[WHAT YOU HAVE TO DO]
Output the entries exactly. Start at the first line, finish with the line containing "idad y el flujo", and omit the pictures.

[RECORDS PROVIDED]
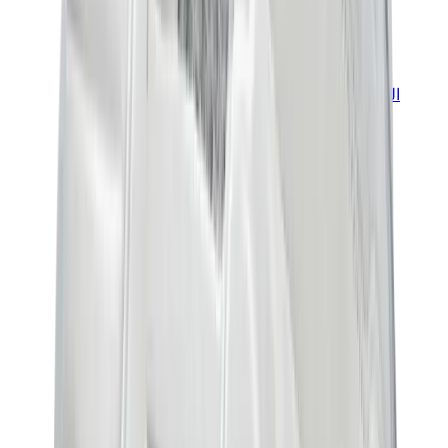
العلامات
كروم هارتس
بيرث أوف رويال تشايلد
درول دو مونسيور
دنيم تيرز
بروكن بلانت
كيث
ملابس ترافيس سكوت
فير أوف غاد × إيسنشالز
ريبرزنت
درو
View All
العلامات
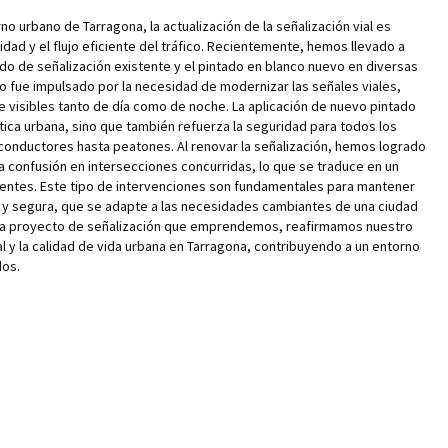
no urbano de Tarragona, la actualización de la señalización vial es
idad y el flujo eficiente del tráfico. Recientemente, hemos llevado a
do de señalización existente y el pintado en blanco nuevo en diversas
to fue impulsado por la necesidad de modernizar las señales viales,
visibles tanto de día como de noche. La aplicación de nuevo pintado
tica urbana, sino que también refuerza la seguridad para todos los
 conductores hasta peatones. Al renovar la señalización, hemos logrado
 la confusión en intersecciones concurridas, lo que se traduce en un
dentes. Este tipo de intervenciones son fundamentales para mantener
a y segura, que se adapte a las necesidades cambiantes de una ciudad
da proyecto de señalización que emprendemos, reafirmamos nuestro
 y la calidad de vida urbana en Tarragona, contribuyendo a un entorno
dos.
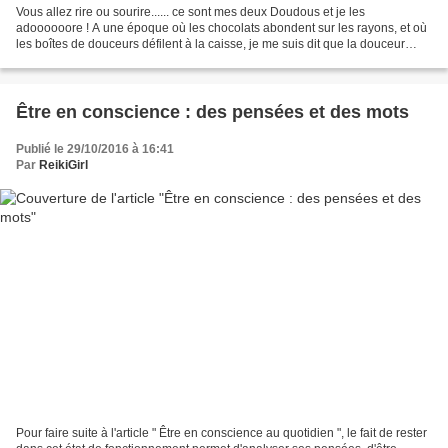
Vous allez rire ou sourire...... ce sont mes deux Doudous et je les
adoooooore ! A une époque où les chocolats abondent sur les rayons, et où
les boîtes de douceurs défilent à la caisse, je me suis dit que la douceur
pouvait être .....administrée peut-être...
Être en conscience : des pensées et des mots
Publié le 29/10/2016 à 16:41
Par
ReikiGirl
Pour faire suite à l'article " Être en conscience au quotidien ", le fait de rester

[ANSWER BELOW]
العلامات
كروم هارتس
بيرث أوف رويال تشايلد
درول دو مونسيور
دنيم تيرز
بروكن بلانت
كيث
ملابس ترافيس سكوت
فير أوف غاد × إيسنشالز
ريبرزنت
درو
View All
العلامات
no urbano de Tarragona, la actualización de la señalización vial es
idad y el flujo eficiente del tráfico. Recientemente, hemos llevado a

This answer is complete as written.